The string "mais" may appear in lines of the listing. Report each line where it does.
====== DATASET RECORDS
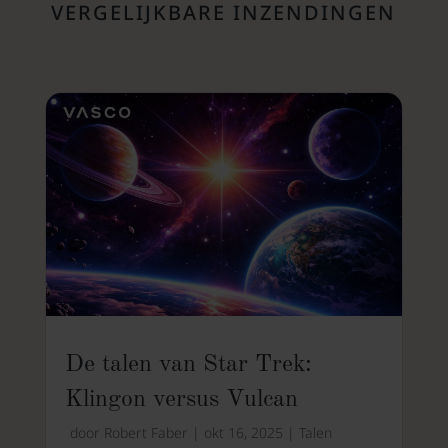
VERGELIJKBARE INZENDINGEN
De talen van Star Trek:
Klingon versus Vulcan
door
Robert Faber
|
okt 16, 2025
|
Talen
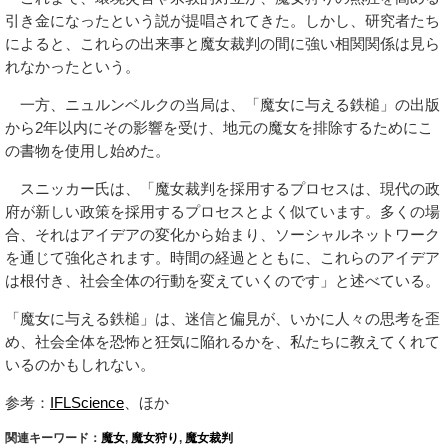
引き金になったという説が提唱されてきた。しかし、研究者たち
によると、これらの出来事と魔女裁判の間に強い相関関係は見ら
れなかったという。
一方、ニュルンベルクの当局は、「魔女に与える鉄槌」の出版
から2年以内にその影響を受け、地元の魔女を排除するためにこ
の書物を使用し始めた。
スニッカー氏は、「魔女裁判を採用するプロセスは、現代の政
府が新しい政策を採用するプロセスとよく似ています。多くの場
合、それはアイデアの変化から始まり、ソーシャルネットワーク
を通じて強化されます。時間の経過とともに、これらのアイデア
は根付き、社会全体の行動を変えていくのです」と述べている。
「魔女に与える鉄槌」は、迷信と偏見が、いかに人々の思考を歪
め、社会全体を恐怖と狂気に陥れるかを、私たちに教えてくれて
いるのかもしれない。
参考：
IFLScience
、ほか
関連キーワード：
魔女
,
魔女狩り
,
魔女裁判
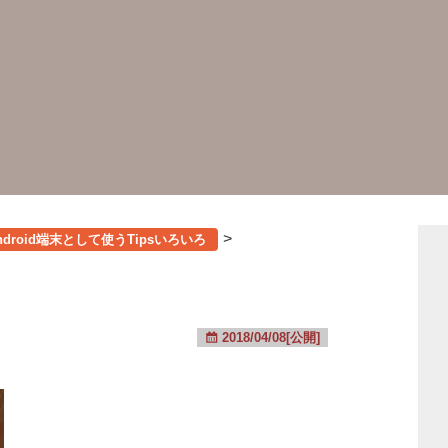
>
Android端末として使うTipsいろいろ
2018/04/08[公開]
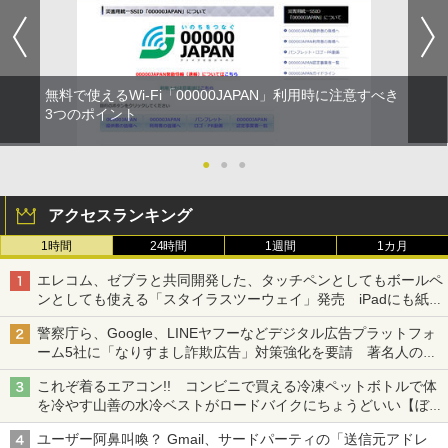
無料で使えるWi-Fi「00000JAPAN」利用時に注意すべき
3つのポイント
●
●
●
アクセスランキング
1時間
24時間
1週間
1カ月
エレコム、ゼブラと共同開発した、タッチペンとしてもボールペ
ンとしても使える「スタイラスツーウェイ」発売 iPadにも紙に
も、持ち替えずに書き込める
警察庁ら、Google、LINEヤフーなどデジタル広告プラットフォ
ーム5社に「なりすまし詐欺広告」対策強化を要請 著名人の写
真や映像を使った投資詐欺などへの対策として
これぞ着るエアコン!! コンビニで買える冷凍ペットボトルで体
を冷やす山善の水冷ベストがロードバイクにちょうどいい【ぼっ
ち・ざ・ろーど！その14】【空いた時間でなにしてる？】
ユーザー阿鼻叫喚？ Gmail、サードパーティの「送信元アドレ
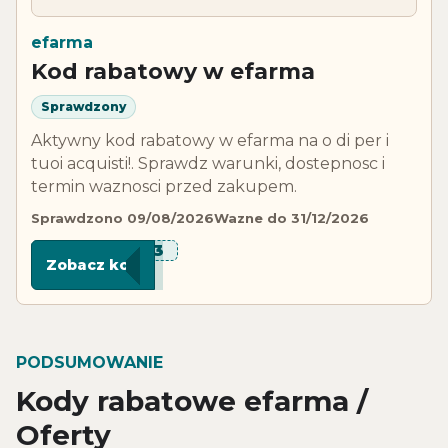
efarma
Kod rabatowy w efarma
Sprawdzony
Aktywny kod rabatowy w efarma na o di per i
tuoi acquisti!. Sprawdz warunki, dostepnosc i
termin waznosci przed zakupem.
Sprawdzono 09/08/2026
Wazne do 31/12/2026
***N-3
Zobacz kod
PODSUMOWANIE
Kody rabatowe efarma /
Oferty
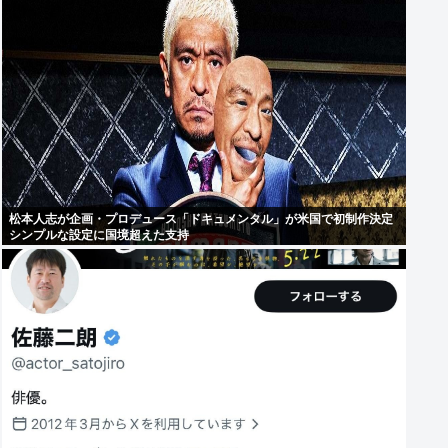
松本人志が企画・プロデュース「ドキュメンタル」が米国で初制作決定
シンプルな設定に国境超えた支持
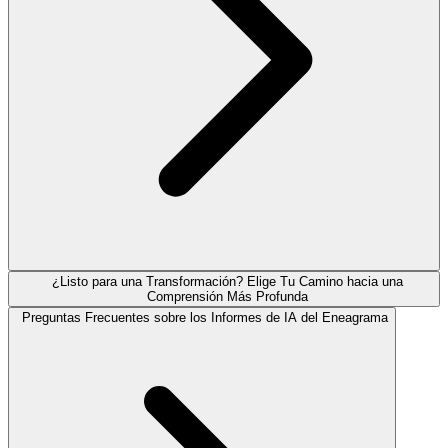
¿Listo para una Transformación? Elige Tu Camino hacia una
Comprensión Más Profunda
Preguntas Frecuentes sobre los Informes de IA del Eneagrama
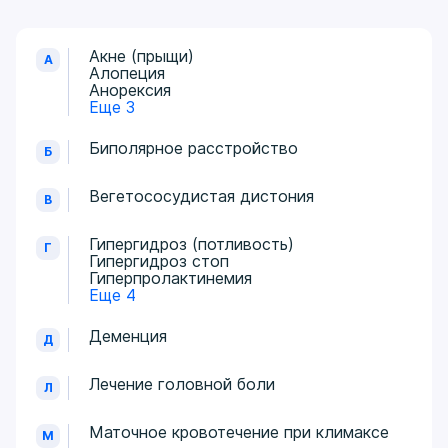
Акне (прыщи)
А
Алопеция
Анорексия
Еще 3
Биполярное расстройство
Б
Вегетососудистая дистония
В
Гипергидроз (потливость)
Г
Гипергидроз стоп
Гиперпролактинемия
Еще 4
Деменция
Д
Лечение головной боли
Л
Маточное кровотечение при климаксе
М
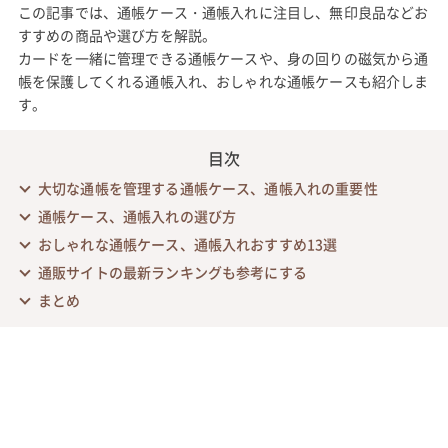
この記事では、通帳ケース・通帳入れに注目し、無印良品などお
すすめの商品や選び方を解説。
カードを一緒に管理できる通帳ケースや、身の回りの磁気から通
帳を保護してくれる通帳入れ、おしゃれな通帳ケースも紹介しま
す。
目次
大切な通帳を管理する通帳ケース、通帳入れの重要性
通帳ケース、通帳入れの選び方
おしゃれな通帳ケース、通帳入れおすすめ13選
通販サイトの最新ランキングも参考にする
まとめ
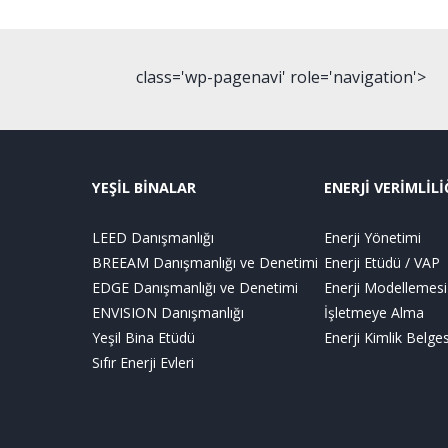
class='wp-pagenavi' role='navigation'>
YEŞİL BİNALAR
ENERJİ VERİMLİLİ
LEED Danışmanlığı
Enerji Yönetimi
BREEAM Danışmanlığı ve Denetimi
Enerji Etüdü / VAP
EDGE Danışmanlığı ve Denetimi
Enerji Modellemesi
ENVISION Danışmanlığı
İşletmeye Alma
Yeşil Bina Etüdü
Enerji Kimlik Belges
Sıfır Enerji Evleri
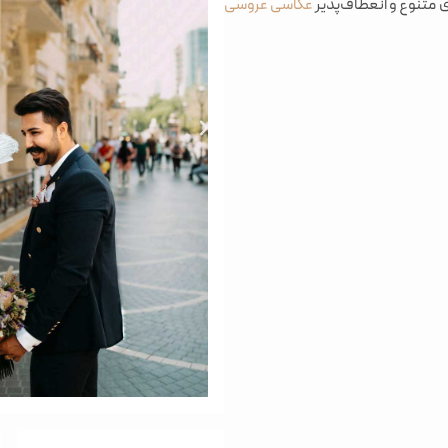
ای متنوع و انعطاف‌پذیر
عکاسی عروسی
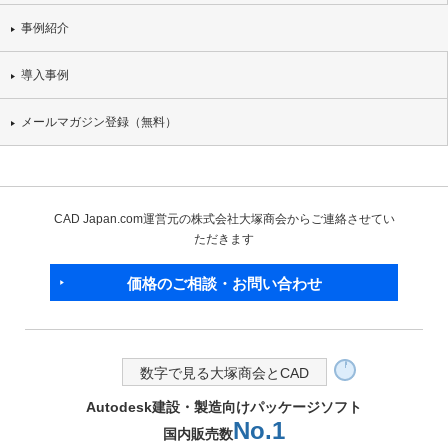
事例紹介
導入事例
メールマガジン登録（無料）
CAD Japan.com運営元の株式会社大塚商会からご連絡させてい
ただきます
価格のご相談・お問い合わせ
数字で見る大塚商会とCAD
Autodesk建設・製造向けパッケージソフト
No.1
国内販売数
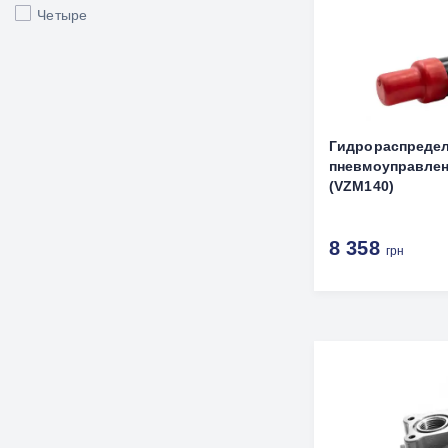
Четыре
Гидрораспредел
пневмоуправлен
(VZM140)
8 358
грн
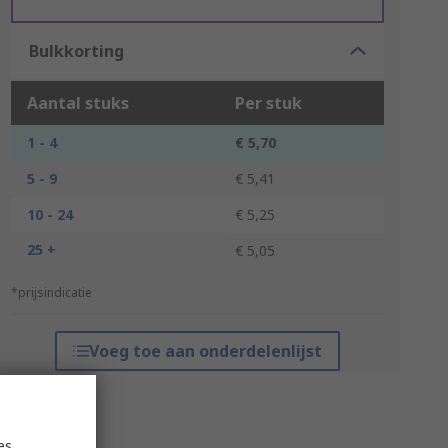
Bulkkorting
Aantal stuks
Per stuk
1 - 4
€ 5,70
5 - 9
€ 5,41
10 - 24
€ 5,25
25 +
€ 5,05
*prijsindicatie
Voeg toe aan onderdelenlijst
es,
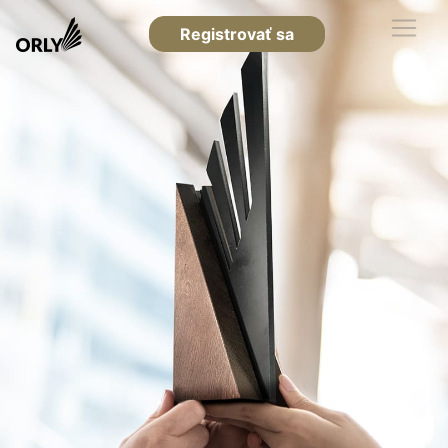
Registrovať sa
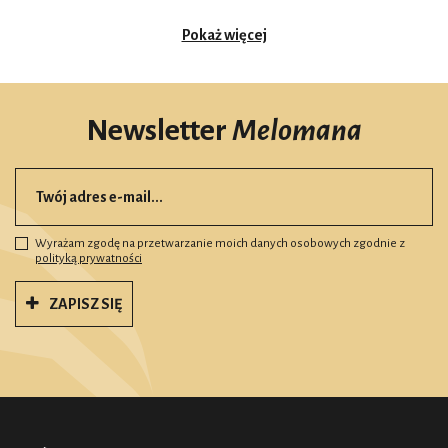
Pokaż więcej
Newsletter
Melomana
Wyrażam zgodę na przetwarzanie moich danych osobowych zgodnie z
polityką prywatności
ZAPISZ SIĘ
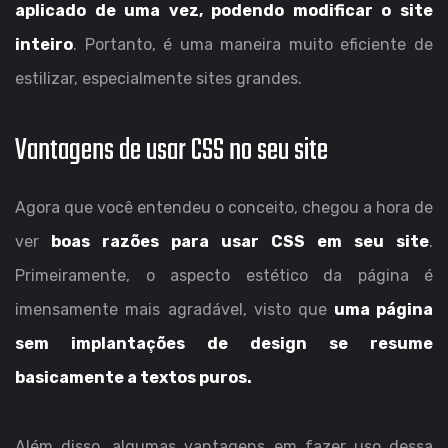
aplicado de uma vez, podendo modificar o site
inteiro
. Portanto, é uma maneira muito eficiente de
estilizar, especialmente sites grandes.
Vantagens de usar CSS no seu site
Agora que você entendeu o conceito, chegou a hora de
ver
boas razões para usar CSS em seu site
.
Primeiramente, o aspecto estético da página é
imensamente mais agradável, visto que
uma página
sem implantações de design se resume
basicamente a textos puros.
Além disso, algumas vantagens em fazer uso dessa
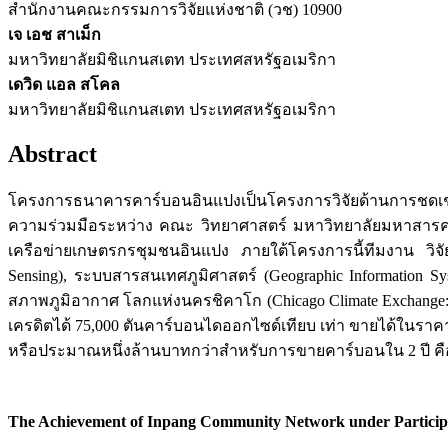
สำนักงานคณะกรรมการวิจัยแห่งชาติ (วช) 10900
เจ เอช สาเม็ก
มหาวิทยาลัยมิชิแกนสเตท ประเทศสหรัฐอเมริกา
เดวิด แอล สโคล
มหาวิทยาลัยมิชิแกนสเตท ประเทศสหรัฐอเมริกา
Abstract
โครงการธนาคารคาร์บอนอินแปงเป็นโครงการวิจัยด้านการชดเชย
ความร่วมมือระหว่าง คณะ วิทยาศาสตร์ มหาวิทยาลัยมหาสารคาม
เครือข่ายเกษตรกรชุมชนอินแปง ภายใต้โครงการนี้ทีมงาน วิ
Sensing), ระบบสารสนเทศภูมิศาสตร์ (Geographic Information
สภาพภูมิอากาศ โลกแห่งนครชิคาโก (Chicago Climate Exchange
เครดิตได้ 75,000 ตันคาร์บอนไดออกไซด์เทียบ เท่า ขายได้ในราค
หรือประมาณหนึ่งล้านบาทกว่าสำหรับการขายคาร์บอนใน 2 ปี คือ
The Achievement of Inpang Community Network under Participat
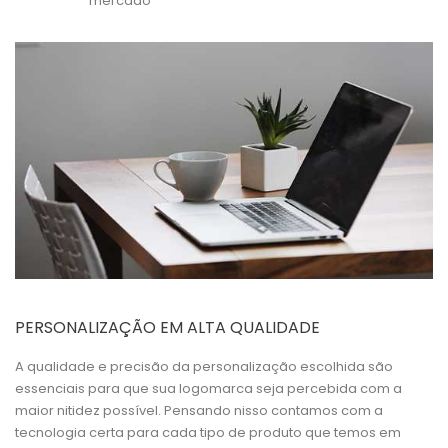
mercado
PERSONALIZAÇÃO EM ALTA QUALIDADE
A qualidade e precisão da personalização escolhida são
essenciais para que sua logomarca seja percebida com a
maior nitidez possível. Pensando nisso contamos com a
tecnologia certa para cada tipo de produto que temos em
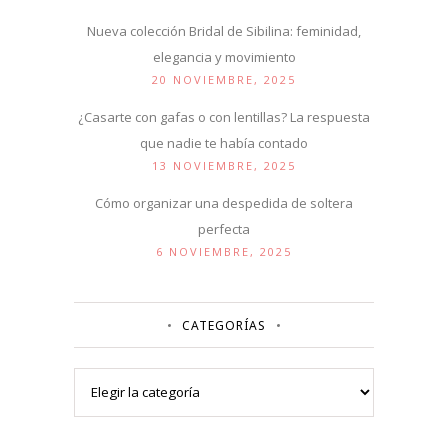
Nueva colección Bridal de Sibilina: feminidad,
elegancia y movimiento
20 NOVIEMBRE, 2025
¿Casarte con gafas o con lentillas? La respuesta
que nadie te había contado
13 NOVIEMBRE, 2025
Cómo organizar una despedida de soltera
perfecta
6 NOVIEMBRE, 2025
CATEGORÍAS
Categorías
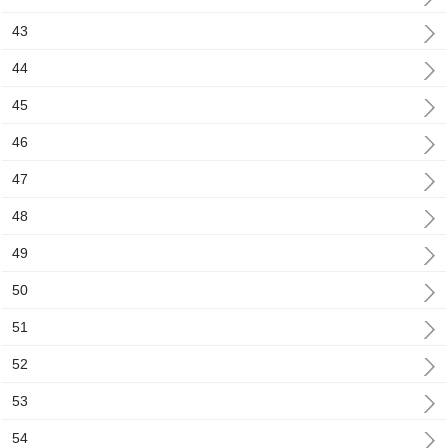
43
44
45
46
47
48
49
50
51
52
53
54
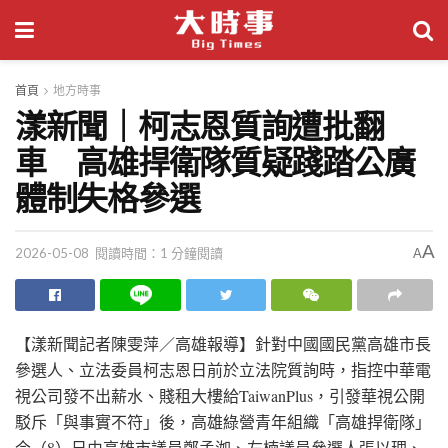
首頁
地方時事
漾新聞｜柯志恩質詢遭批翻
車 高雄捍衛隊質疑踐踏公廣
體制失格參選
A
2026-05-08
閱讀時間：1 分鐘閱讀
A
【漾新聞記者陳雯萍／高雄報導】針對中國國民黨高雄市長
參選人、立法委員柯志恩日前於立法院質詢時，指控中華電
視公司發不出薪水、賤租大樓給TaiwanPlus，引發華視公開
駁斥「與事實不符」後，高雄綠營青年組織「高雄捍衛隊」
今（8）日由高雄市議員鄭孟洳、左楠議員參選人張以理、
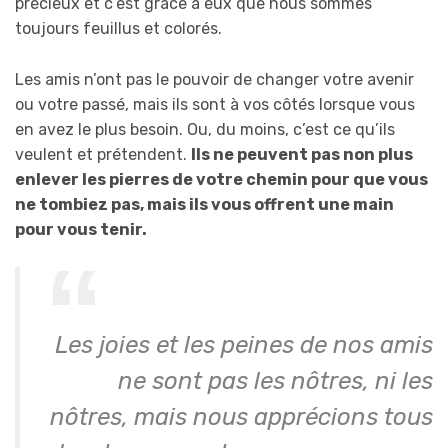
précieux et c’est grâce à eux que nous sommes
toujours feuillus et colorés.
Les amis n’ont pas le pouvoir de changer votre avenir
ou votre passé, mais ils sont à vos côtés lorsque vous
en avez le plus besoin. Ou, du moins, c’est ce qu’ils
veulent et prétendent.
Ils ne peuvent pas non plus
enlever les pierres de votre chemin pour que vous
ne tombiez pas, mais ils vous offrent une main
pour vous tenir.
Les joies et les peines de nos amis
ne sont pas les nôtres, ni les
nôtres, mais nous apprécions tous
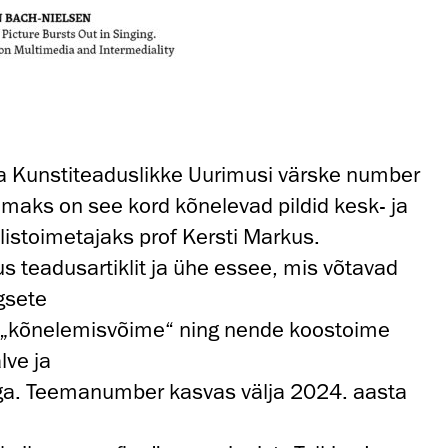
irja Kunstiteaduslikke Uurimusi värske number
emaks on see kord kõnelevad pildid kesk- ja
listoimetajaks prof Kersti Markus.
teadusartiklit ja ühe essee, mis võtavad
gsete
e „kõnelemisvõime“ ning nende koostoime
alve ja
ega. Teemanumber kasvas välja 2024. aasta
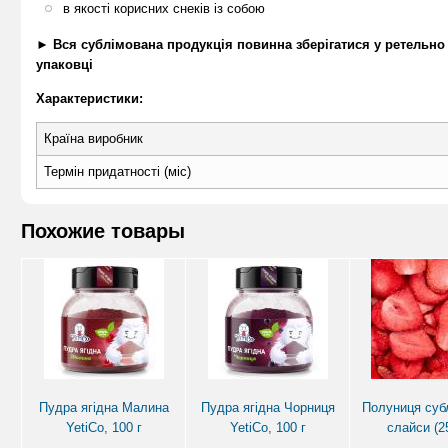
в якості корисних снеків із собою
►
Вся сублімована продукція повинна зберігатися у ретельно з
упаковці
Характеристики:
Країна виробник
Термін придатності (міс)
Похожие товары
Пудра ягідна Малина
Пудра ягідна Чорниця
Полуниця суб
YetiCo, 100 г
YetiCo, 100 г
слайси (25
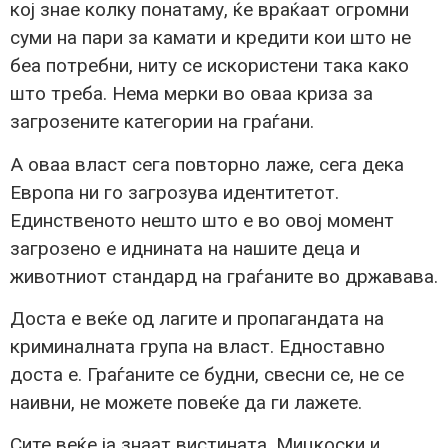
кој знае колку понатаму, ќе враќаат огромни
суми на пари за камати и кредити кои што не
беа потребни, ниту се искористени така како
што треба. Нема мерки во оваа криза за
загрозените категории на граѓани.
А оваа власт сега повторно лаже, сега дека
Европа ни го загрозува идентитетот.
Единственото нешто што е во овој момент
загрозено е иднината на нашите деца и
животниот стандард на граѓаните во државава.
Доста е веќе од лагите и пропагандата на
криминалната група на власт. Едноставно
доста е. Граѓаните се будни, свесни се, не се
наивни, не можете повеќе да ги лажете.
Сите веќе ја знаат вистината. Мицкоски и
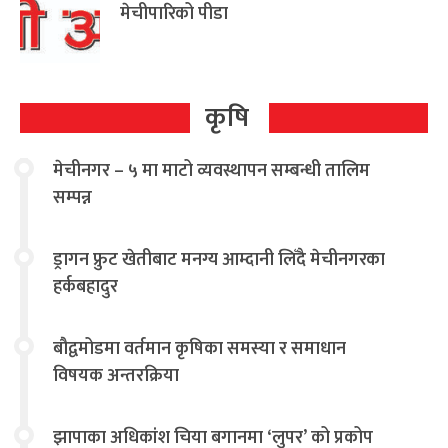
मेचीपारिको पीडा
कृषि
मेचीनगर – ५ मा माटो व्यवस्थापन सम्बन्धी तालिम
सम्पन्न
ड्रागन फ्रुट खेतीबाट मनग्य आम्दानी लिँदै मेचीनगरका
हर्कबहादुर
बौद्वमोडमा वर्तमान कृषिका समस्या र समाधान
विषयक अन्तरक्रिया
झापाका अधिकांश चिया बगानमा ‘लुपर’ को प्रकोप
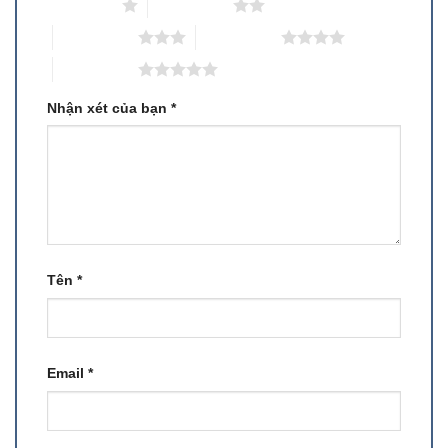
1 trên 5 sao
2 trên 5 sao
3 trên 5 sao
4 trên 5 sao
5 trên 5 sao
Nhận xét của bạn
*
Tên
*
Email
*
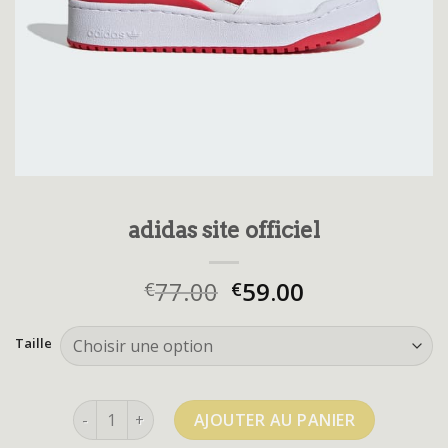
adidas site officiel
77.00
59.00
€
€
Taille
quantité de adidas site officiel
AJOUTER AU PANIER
============
# REPLY TO THE TASK
imensamente mais agradável, visto que
ou votre passé, mais ils sont à vos côtés lorsque vous
ne tombiez pas, mais ils vous offrent une main
nôtres, mais nous apprécions tous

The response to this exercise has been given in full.